Segment Tree (Build and Range Query Operations)

What is a Segment Tree?

We use the Segment Tree data structure to efficiently answer multiple range queries on an array. It also allows us to modify the array by replacing an element or an entire range of elements in logarithmic time. In this blog, we will focus on two critical operations: building the segment tree from a given array and performing a range minimum operation on a segment tree.

Let's start with this problem: We have an array with some integers. Now, we receive multiple range queries [l, r], and the answer to each query is the minimum value from the array between the positions l and r.

Example

Suppose the input array is arr[] = [3, 6, 2, 1, 5, 10, 2, 11, 4, 8]. The following are the queries and their corresponding answers.

Range: [4, 8], Output: 2, Explanation: We need to return the minimum value from the array between indices l = 4 and r = 8. So, if we look at the subarray arr[4:8] = [5, 10, 2, 11, 4], the minimum value in this range is 2. So the answer to this query is 2.

Range: [1, 3], Output: 1, Explanation: Similarly, for this query, we return the minimum value from the subarray arr[1:3] = [6, 2, 1], which is 1.

Brute force solution for Range Minimum Query problem

The brute force method to solve this problem is straightforward. We iterate from index l to r in the array for each query, finding the minimum value within this range. Consequently, one query takes O(r - l) time or O(n) time in the worst case. If there are q queries, this method will take O(q * n) time in the worst case. One key insight is clear: as the number of queries increases, our code will take a significant amount of time to process all queries. So, our goal is to design a data structure that can answer each query in O(log n) time.

How does Segment Tree works?

A segment tree is a binary tree in which each node stores information about a specific range, and the nature of that information depends on the problem. In our case, each node will store the minimum value within an interval. However, segment trees can also be used to store various types of information, such as range maximum, range sum, range XOR, and more.

To build a segment tree, we use the array representation of a binary tree. If we follow 0-based indexing, for any node at index i, its children will be found at indices 2i + 1 and 2i + 2. Similarly, with 1-based indexing, the children of a node at index i will be present at indices 2i and 2i + 1. In this blog, we will follow 0-based indexing.

Suppose we are given an array arr[] with a size of n and the segment tree st[].
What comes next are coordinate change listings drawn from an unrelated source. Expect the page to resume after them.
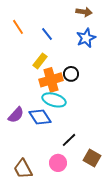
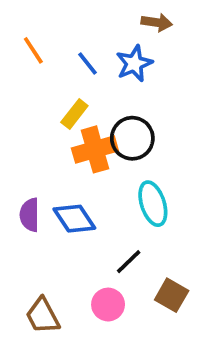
blue star: (86, 38) -> (134, 64), moved
black circle: (71, 74) -> (132, 138), size x1.5
cyan ellipse: (54, 100) -> (153, 204), moved, turned 55
purple semicircle: (16, 115) -> (30, 215), turned 138

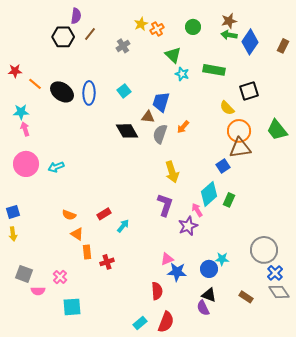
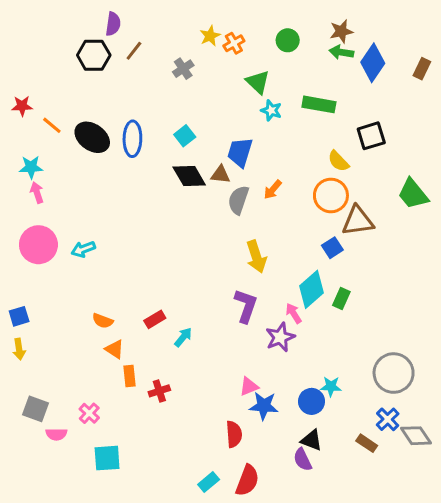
black diamond: (127, 131) -> (189, 176), moved
orange circle: (239, 131) -> (331, 195), moved
blue cross: (275, 273) -> (388, 419), moved

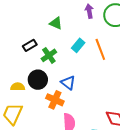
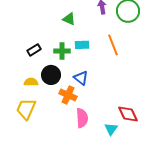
black rectangle: (30, 45) -> (34, 50), moved
cyan rectangle: (78, 45) -> (82, 45), moved, turned 48
green cross: (49, 55) -> (62, 51), turned 35

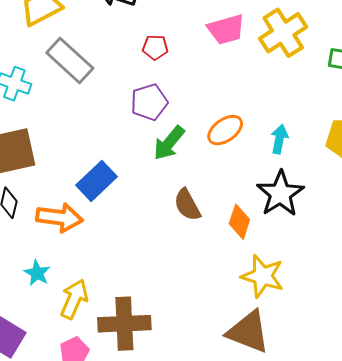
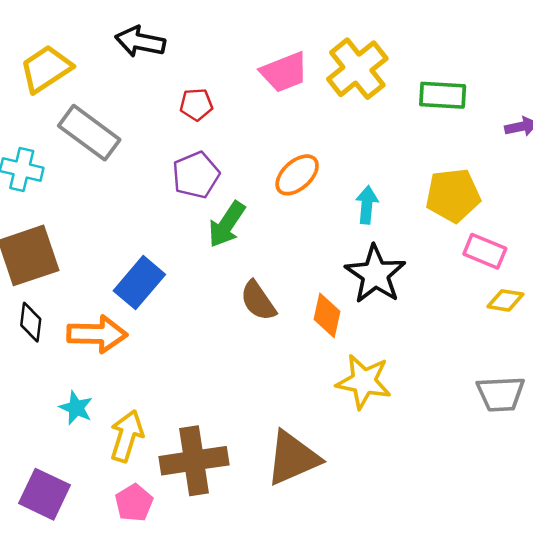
orange ellipse: (225, 130) -> (297, 175), moved
brown triangle: (248, 332) -> (293, 458), moved, turned -39

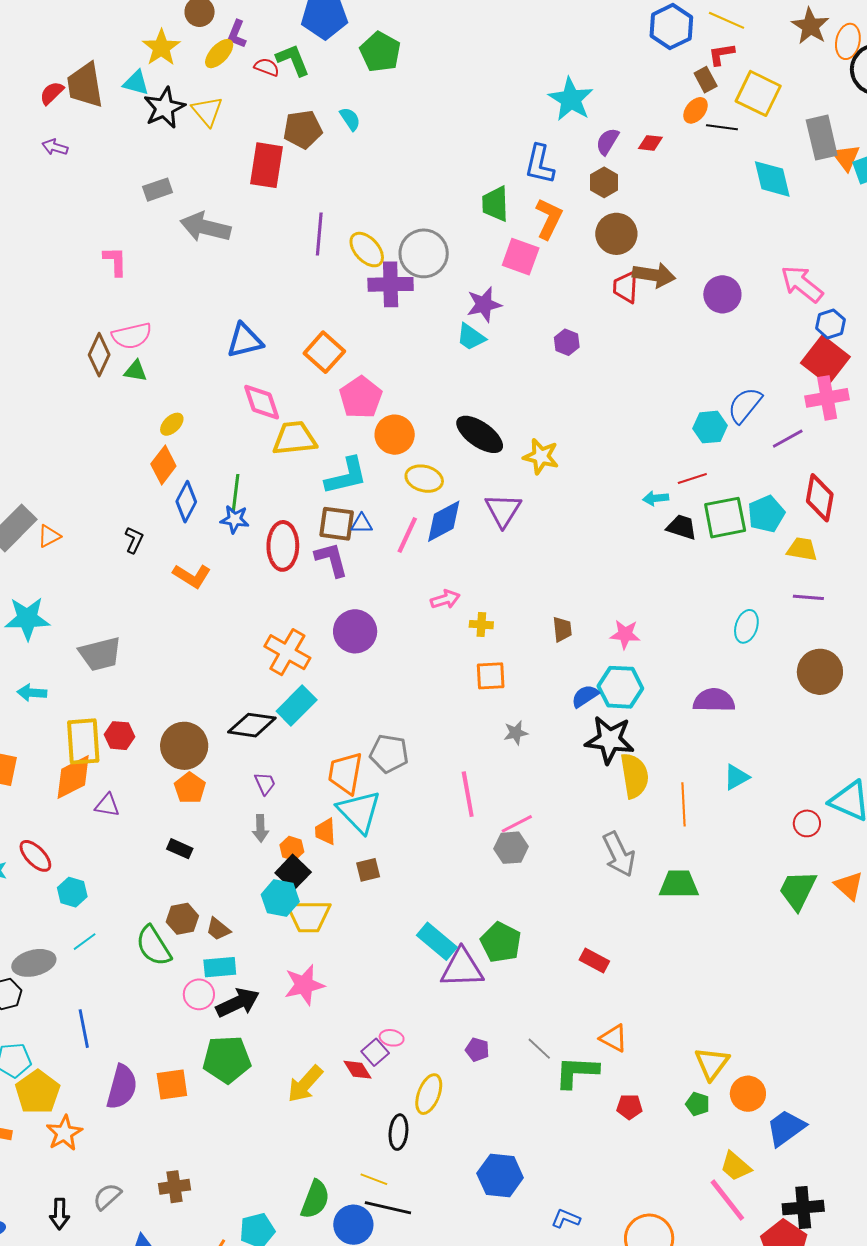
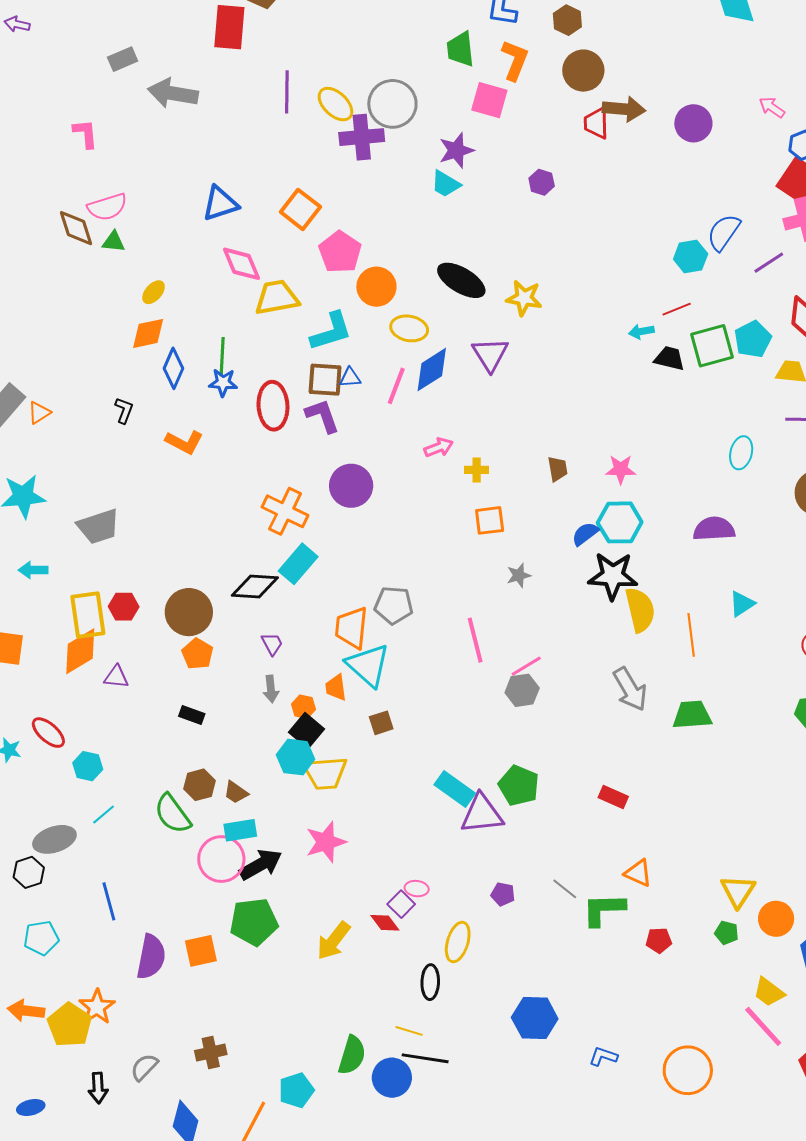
pink arrow: (802, 284) -> (772, 107), size x0.6
brown diamond: (99, 355) -> (76, 228), turned -39
orange diamond: (163, 465) -> (148, 333), turned 45
pink circle: (199, 994) -> (221, 859), size x1.5
yellow pentagon: (38, 1092) -> (70, 1025), moved

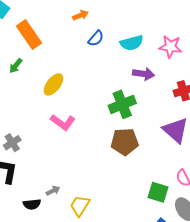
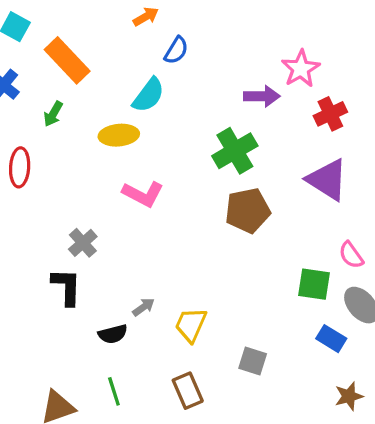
cyan semicircle: (132, 43) -> (149, 95), moved, turned -30
pink star: (170, 47) -> (301, 69), moved, turned -30
yellow ellipse: (53, 84) -> (119, 135), turned 55
gray cross: (12, 143) -> (83, 243), moved

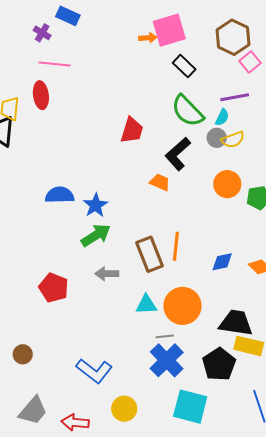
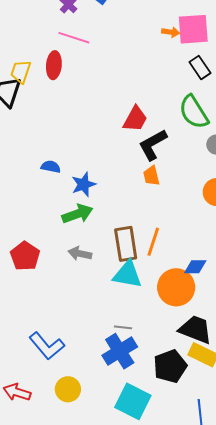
black L-shape: (178, 154) -> (153, 145), moved
orange trapezoid: (160, 182) -> (151, 176), turned -140
blue semicircle: (60, 195) -> (51, 167), size x0.7
cyan triangle: (146, 305) -> (127, 274), moved, size x1.4
orange circle: (182, 306) -> (176, 287), moved

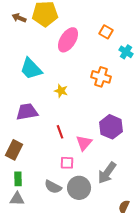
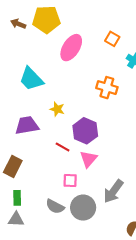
yellow star: (61, 91) -> (57, 109), moved
purple hexagon: (111, 127) -> (85, 131), moved
red line: (60, 132) -> (63, 147), turned -40

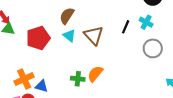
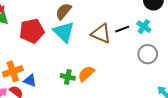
black line: (126, 27) -> (122, 29), turned 40
brown triangle: (94, 35) -> (101, 34), moved, turned -30
cyan triangle: (69, 36) -> (64, 32), size x1.6

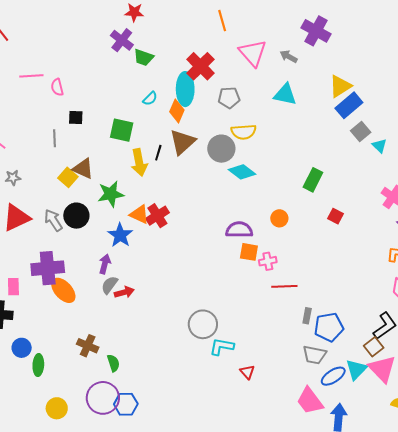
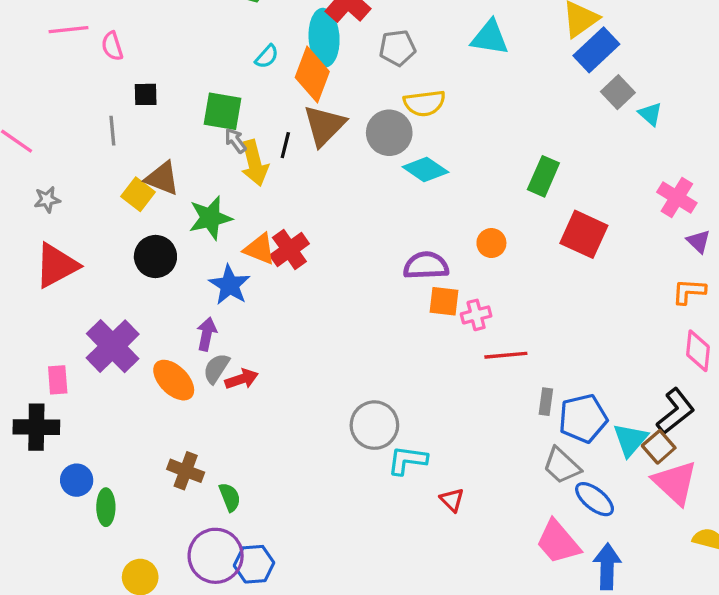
orange diamond: (177, 111) -> (312, 75), size x1.4
red square: (335, 216) -> (584, 234), size x1.8
gray arrow: (53, 220) -> (235, 141), moved, size x0.7
purple cross: (48, 268) -> (113, 346), turned -36
orange ellipse: (63, 290) -> (174, 380), moved
gray trapezoid: (314, 355) -> (562, 466), turned 35
cyan triangle: (356, 369) -> (630, 440), moved
blue ellipse: (333, 376) -> (595, 499), turned 75

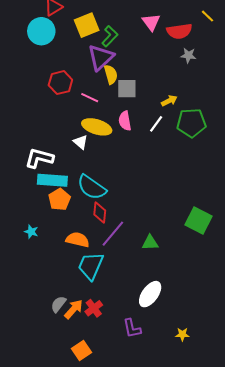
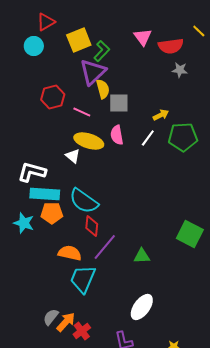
cyan circle: (41, 31) -> (34, 46), size x0.7
orange pentagon: (59, 199) -> (52, 213), turned 30
cyan star: (31, 232) -> (24, 223), moved, size x1.5
red cross: (94, 308) -> (82, 331), moved

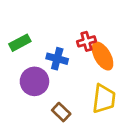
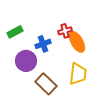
blue cross: (57, 59) -> (43, 44), turned -35
brown rectangle: (61, 112) -> (46, 84), size x1.5

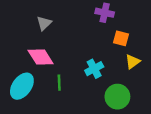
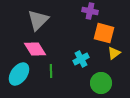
gray triangle: (44, 23) -> (38, 20), size x1.6
orange square: (121, 38) -> (104, 33), size x1.5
The root of the segment tree represents the entire range of the array from 0 to n - 1, i.e., arr[0: n-1].
Leaf nodes of st[] represent individual elements from arr[i].
Internal nodes represent an interval arr[i: j], where 0 <= i < j < n.

We then break down this interval into two half intervals. The children of the root node represent the intervals arr[0, n/2] and arr[n/2 + 1, n - 1]. Each interval is further divided into two halves, and the two children of each node represent these halves. Since the segment tree halves in each step, the height of the segment tree is O(log n), and the tree has n leaves, corresponding to the n indices in the array.

For example, explore the following image of the segment tree for the given array. The red text represents the current node's range, the blue text denotes the node's indexes, and the black text shows the minimum value from the array in this range.

Segment tree visualization

How to Build a Segment Tree for Range Minimum Queries?

Divide and Conquer Idea to Build Segment Tree

As we know, both children of a node share the range of the node equally. Therefore, we can employ a divide-and-conquer strategy to build the segment tree. During the divide step, we proceed top-down and recursively divide the range into two halves until there is only one element left in the range. In this case, the answer is simply that single element.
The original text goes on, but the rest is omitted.